DATA SHOWN below:

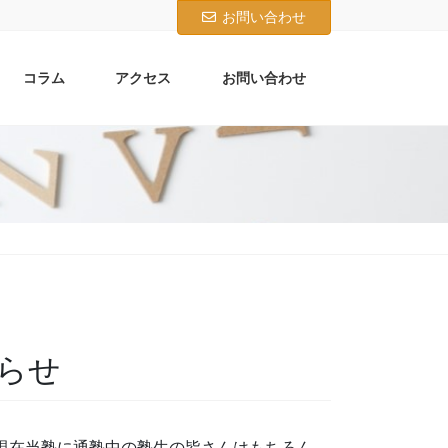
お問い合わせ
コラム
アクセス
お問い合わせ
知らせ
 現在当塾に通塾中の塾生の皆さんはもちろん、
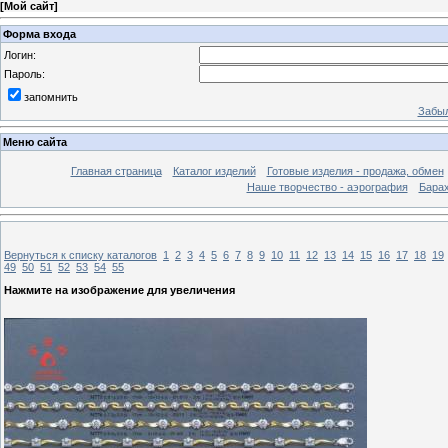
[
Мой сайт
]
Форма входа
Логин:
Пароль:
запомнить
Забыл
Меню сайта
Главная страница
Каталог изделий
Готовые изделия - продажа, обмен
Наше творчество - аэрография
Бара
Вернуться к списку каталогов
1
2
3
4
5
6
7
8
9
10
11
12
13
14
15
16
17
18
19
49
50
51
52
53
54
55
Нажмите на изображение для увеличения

End of DATA SHOWN.
DATA SHOWN below:

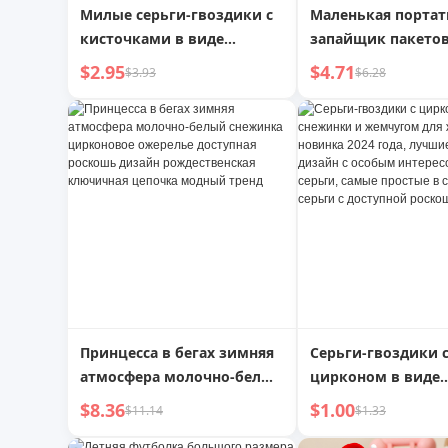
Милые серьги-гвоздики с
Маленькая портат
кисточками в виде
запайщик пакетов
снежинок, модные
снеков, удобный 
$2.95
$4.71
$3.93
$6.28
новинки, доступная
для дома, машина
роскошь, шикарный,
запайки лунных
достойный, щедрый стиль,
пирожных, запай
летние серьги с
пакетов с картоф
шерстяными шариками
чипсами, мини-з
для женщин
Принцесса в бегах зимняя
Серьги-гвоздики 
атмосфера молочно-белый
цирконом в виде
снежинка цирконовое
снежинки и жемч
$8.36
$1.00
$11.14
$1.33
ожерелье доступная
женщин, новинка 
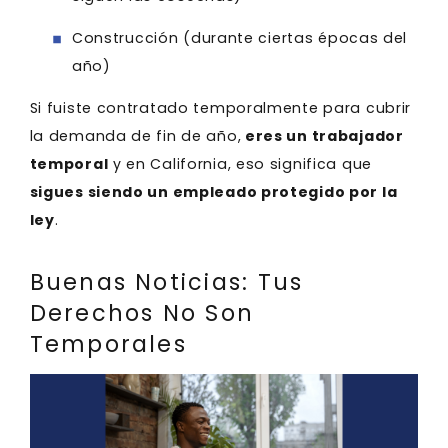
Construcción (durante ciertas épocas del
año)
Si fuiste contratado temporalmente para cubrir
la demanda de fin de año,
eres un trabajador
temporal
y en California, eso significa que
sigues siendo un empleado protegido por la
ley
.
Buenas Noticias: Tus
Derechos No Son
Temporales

End of DATA SHOWN.

• _WHAT TO DO_
Say only the number of lines of the data above in which the string "гвоздики" occurs.

• _EXERCISE ANSWER_
2